Выбрать главу

Так что им было, что отмечать — помимо основного праздника, обожаемого прежде всего Ньютом. Сам Персиваль в силу то ли возраста, то ли занудства с каждым годом относился к Рождеству всё более скептически, но сегодня утром с удивлением поймал себя на том, что рад Сочельнику. Но объяснение нашлось быстро: лежало рядом, уткнувшись в плечо веснушчатым носом, обхватив его обеими руками, и счастливо сопело.

Сейчас Ньют с космической скоростью разбирал покупки, слушая чёткие указания Серафины — что на рабочую поверхность, что пока в холодильник или шкаф… Она и Куини пришли часам к десяти — распахивая дверь, Персиваль ожидал увидеть и Тину, но на соответствующий вопрос Куини ему только подмигнула и прошла в гостиную, заниматься украшением, как договаривались, а Серафина хмыкнула: «Хоть какое-то время спокойно пообнимаетесь.
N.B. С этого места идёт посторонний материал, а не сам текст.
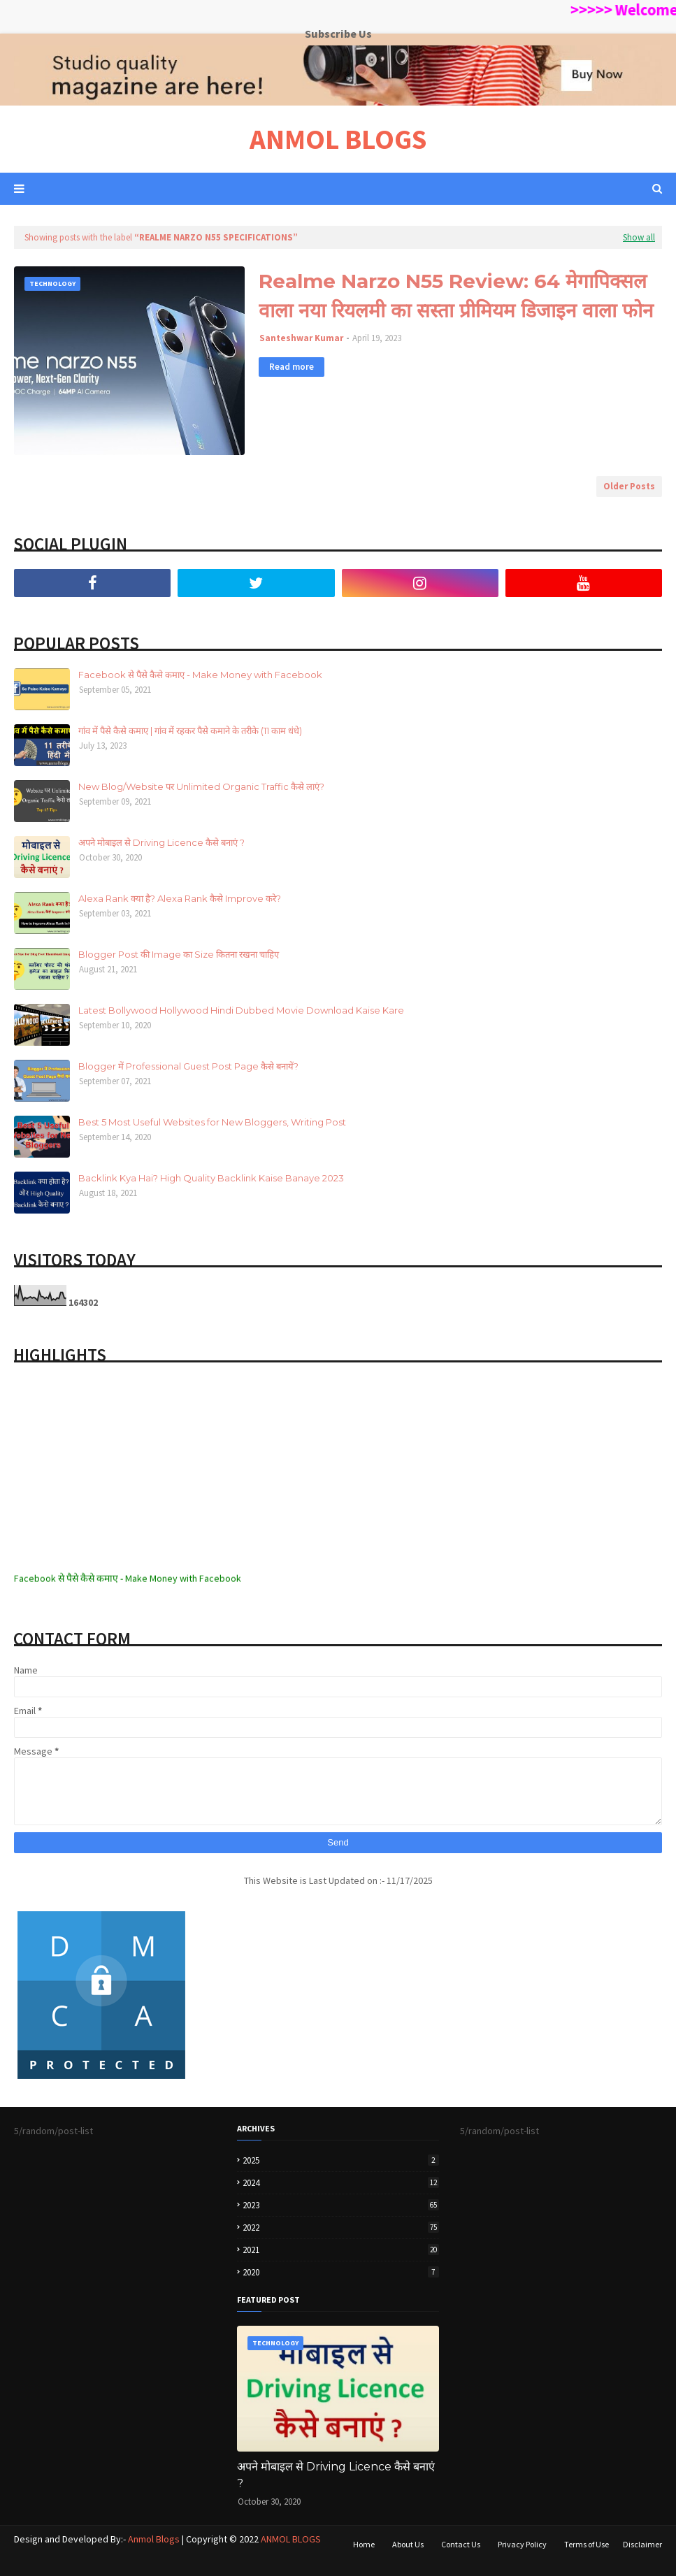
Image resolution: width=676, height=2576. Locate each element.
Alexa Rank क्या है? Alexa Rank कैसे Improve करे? (179, 898)
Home (364, 2544)
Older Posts (629, 486)
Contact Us (460, 2544)
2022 (341, 2227)
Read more (291, 367)
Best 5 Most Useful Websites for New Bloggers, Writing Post (212, 1122)
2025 (341, 2160)
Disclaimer (642, 2544)
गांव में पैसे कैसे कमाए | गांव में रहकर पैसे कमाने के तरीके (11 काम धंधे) (190, 730)
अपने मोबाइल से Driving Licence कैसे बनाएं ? (161, 842)
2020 (341, 2272)
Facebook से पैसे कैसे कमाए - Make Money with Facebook (200, 674)
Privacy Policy (522, 2544)
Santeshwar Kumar (301, 338)
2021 (341, 2250)
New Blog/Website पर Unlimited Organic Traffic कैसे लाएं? (201, 786)
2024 (341, 2183)
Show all (639, 237)
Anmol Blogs (154, 2539)
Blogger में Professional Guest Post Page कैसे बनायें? (188, 1066)
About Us (408, 2544)
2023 (341, 2205)
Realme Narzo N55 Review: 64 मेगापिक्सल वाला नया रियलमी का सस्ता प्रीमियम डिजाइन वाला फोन (456, 295)
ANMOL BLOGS (338, 139)
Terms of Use (586, 2544)
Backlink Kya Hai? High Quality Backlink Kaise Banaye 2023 (211, 1177)
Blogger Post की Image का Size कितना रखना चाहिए (178, 954)
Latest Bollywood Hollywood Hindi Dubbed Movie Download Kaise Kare (241, 1010)
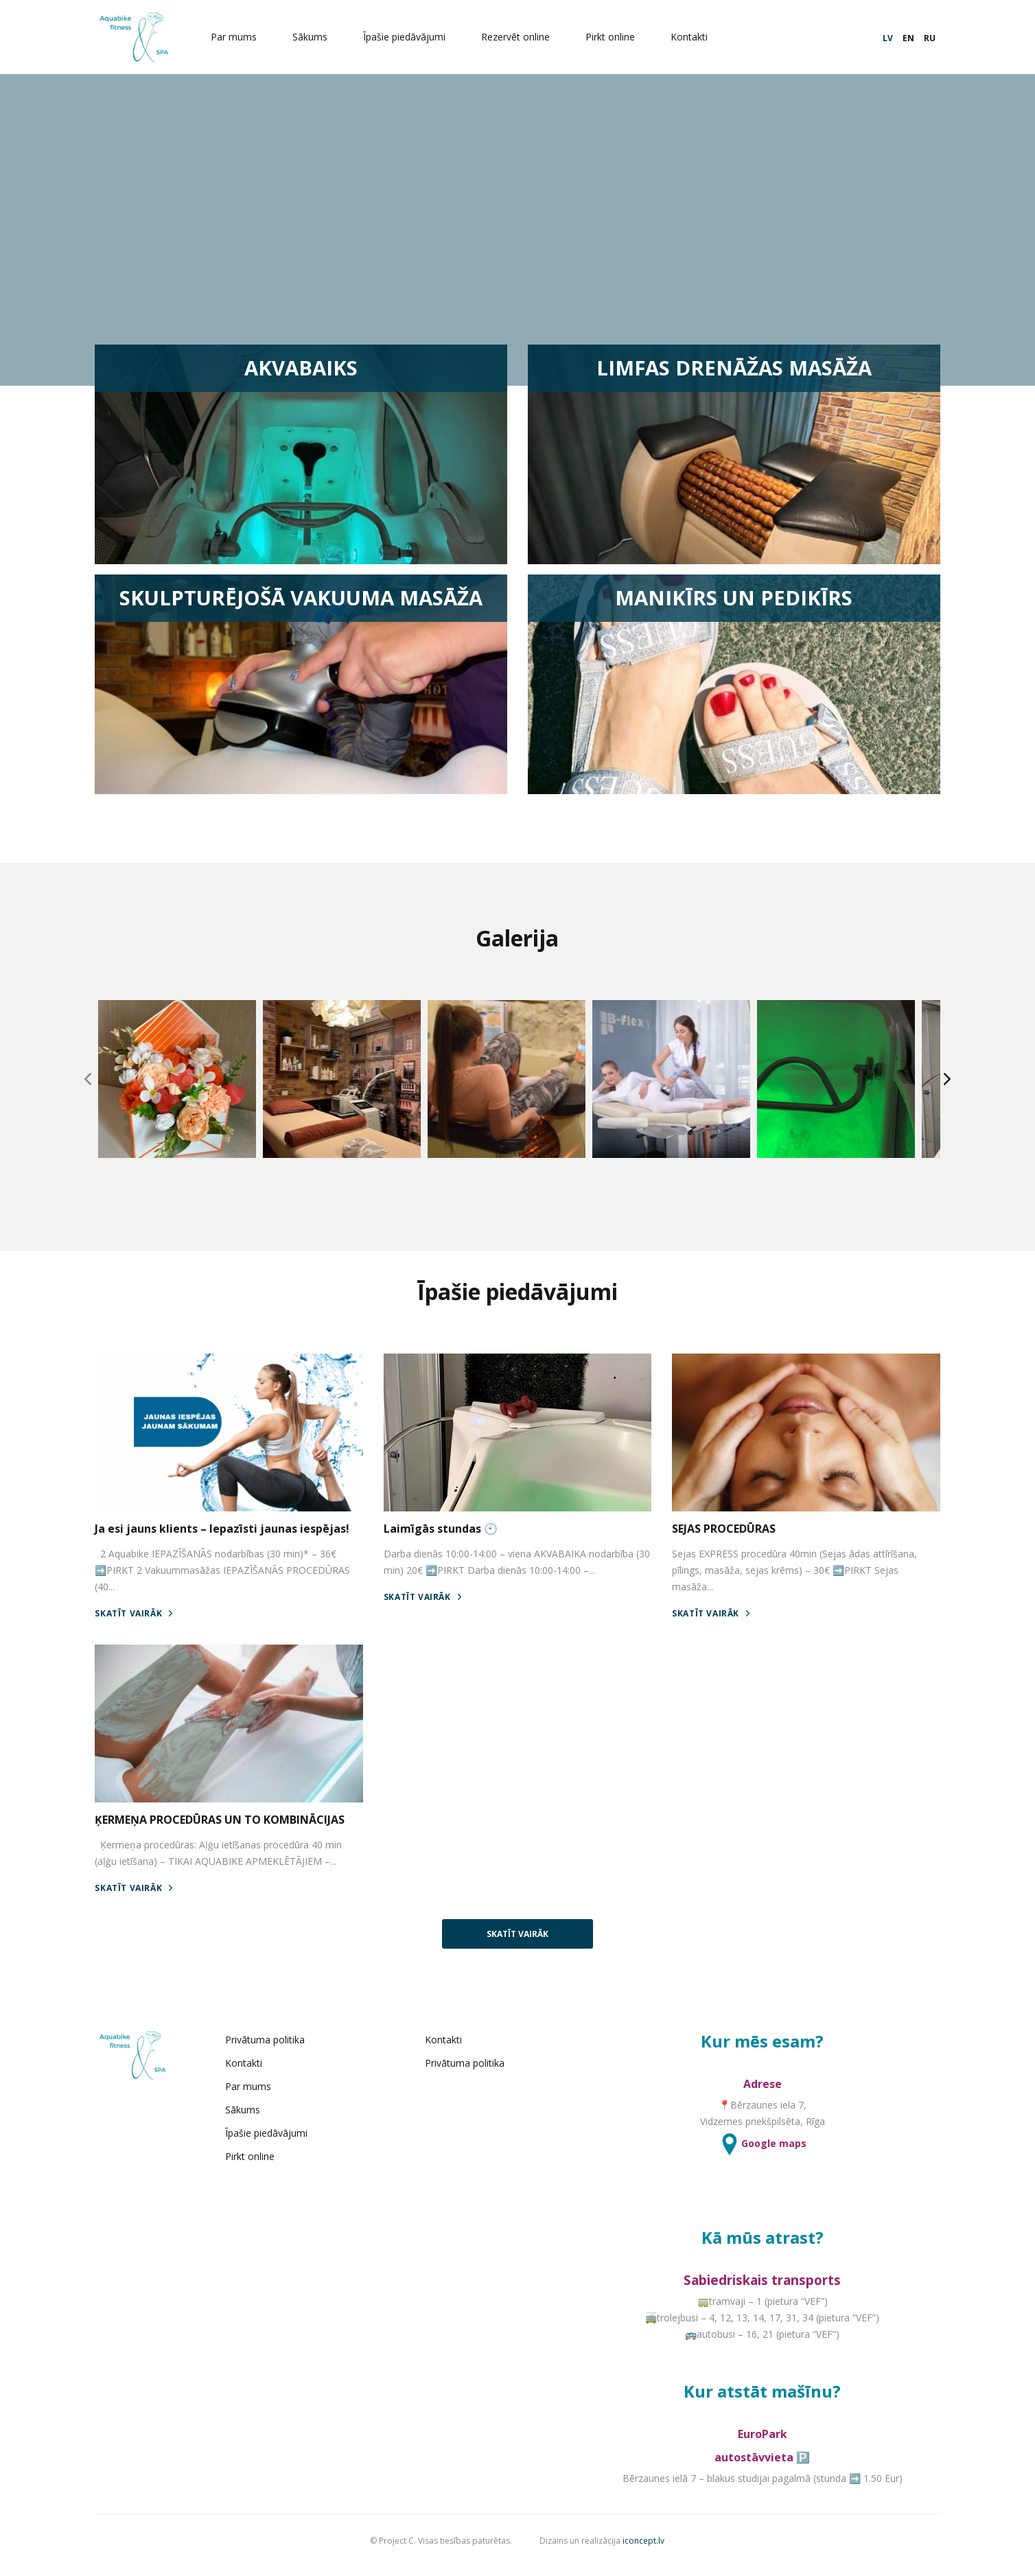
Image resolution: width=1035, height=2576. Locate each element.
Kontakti (698, 36)
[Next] (939, 1093)
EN (897, 38)
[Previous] (95, 1093)
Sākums (319, 36)
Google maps (754, 2154)
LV (877, 38)
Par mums (243, 36)
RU (918, 38)
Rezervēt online (525, 36)
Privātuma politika (285, 2050)
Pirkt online (619, 36)
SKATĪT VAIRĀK (144, 1628)
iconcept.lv (644, 2550)
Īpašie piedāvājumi (414, 36)
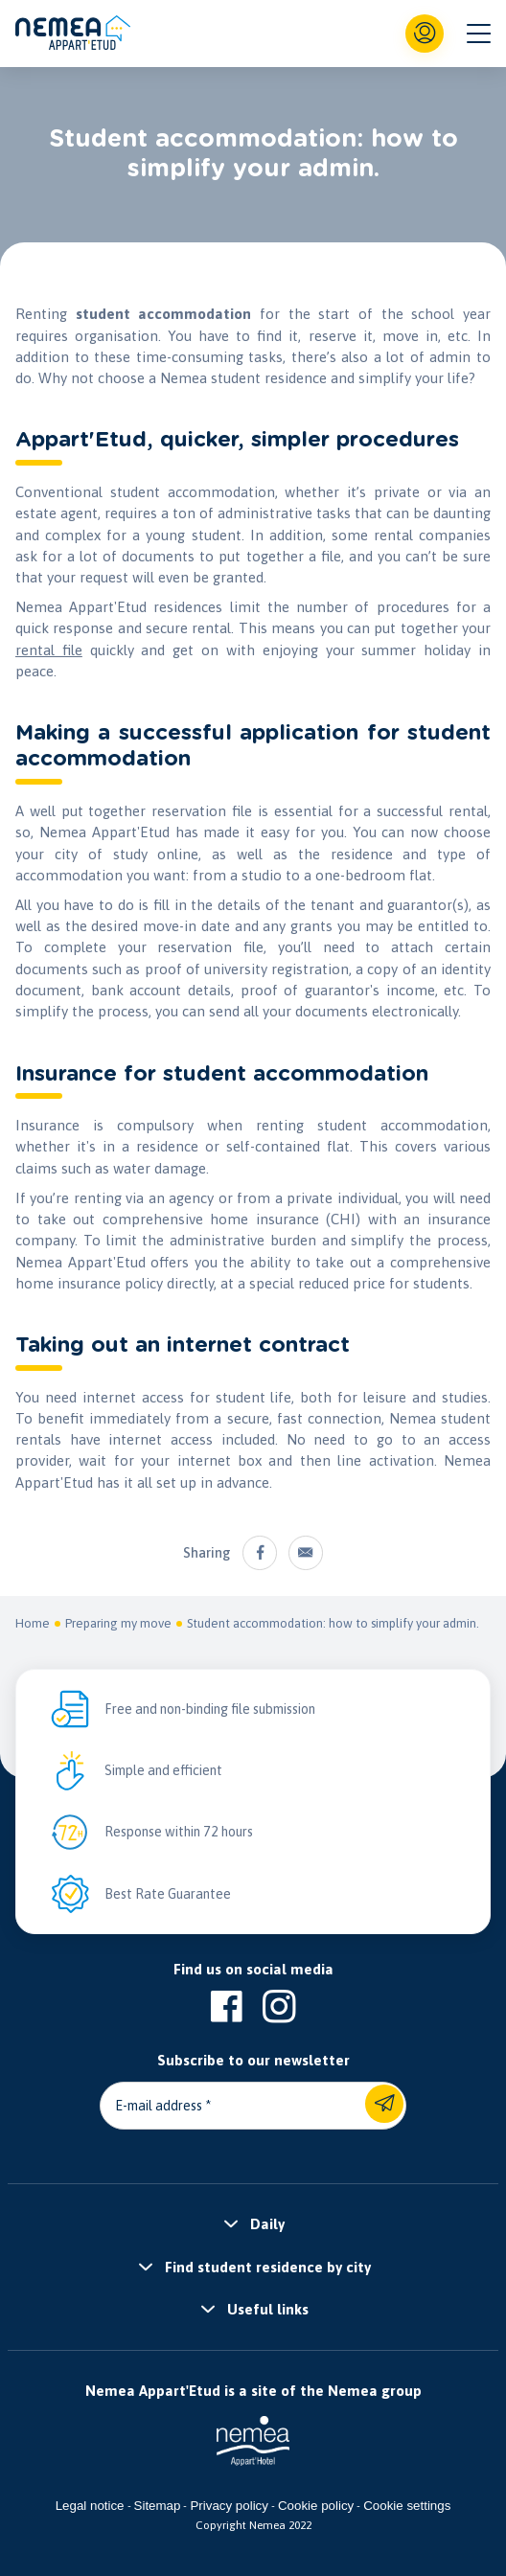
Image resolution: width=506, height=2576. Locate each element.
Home (32, 1623)
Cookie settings (406, 2505)
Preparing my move (118, 1623)
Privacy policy (228, 2505)
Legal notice (90, 2505)
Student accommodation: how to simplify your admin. (333, 1623)
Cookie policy (316, 2505)
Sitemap (157, 2505)
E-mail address (158, 2105)
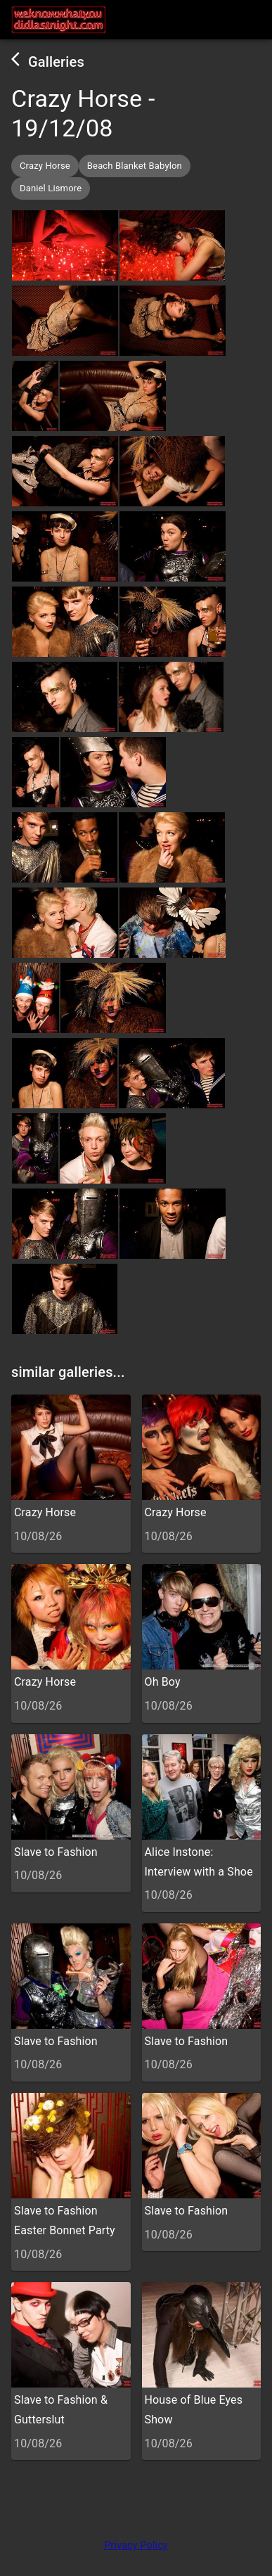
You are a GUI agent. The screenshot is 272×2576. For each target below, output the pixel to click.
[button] (45, 166)
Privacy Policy (136, 2545)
Хотя я вообще не понимаю, зачем вам это скрывать». И исчезла на кухне, не дав Персивалю и рта раскрыть.

Что ж, спасибо им большое.

Ньют переложил в рюкзак упаковки с гирляндами, шарами — какие влезли — взял тот пакет, в который вошло больше и понёсся помогать Куини. Персиваль уселся за барную стойку, разделявшую кухонную и гостиную зоны, и усмехнулся Серафине, по-хозяйски включившей кофеварку:

— Громадная ель, мишура по всему дому и остролистовые дебри. И я почти уверен, что они где-нибудь и омелу прикрутят.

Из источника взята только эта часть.